The author chooses a short to very-short chapter approach to keep us turning the pages to learn what happens next to the primary characters. The short chapter approach is generally effective. By usually revolving amongst the main characters and delivering short bursts of information, the author creates and seeks to maintain our engagement to see the story through. The lush language sometimes got in the way for this reader who sometimes found the book dragging on a bit. The author also chooses a flash-forward, flash-back format to tell the story. This choice is tolerable but not necessarily needed except that the form is perhaps expected in a novel written today.
The characters are variably engaging for this reader. Werner’s story, aside from the precociousness of his sisters’ warning, is very compelling. Werner’s expected fate is working in the mines which he truly wants to avoid; the special school seems his only route to education and stimulation of his engineering brain. While he does learn and is put to work using his special talents, he, along with all of the other boys, suffers from a brutalization of the soul and the horrors of the German Reich as part (focus?) of their education. The character feels very real, genuinely engages, and for whom this reader feels much compassion. The general demise of health and heart Werner experiences as he does his job to track down transmissions of the Resistance is well drawn and very believable as is his basically criminal reaction to the transmission he discovers in St Malo (which he doesn’t report). We see his mind and body broken and cheer his small resistance and hope he can survive.

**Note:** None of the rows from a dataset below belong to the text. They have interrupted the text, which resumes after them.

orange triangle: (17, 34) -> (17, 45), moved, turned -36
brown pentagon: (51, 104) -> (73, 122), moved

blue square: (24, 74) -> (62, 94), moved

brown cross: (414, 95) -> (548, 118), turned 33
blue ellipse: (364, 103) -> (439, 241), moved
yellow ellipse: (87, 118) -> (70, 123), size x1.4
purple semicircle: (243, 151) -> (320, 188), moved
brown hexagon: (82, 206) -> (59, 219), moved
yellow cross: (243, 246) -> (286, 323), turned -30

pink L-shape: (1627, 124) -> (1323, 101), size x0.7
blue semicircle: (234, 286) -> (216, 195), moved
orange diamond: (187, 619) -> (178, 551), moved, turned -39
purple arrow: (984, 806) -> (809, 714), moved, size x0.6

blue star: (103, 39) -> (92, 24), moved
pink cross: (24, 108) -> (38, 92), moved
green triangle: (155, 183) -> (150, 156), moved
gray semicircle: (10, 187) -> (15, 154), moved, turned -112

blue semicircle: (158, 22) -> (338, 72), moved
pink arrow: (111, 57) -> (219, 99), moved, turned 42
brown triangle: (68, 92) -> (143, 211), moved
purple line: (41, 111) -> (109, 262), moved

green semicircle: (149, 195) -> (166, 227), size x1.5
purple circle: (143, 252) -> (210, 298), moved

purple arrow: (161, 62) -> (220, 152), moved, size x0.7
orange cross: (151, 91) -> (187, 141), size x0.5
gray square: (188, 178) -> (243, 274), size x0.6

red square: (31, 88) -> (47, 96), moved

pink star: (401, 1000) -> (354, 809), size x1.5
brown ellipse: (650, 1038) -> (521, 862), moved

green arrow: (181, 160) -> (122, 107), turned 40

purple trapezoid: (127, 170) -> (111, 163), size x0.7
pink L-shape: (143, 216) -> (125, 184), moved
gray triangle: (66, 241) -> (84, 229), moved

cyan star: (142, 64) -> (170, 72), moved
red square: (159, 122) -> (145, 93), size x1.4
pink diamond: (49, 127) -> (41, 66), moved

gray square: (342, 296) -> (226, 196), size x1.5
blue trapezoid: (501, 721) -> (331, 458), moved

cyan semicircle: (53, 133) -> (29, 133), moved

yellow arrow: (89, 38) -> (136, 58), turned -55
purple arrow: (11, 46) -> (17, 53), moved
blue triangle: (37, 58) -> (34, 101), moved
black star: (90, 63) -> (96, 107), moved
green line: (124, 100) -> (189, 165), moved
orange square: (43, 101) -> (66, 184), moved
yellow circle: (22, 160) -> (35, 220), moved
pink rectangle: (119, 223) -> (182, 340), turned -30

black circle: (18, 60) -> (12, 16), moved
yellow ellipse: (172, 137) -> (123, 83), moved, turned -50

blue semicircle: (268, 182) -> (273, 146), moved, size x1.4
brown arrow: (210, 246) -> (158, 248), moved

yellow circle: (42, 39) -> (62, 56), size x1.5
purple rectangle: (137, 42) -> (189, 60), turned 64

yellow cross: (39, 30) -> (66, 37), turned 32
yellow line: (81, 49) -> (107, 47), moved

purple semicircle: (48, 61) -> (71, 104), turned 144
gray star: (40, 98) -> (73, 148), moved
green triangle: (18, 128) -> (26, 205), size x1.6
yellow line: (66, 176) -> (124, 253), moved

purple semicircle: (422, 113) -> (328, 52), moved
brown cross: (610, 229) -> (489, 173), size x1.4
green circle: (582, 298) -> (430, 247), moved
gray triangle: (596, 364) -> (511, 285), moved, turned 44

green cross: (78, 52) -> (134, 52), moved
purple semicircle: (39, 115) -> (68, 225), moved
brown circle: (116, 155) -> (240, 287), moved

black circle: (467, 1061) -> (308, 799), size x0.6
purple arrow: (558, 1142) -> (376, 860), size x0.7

Von Rumpel is on a relentless mission to find the diamond for the glory of the Reich and which he hopes will somehow safe him from the cancer that is eating his body. The device of the exotic diamond seemed a bit strained—was it really needed? I would have been more engaged with Marie-Laure’s father carrying a valuable document to further then Resistance and Von Rumpel seeking to find that document. Perhaps this device is to show that wars include those driven more by greed than policy.
This reader found the character of Marie-Laure to be the flattest. She is blind but is beloved and cared for and seems to be in a bubble separate from the rest of reality. The reason the author chose to make the character blind is not clear to me. A non-blind 16-year old girl would have also been in distress at the climax and the interactions between her and Werner likely similar. While there would be no need for the miniature neighborhood to teach her bearings, the relationship with the father could have been as strong and a puzzle hiding place for the diamond still a possibility.
I understand the appeal of this book. Despite my criticisms I agree it is a good book that highlights the kind of destruction that war can bring to property, body, and soul.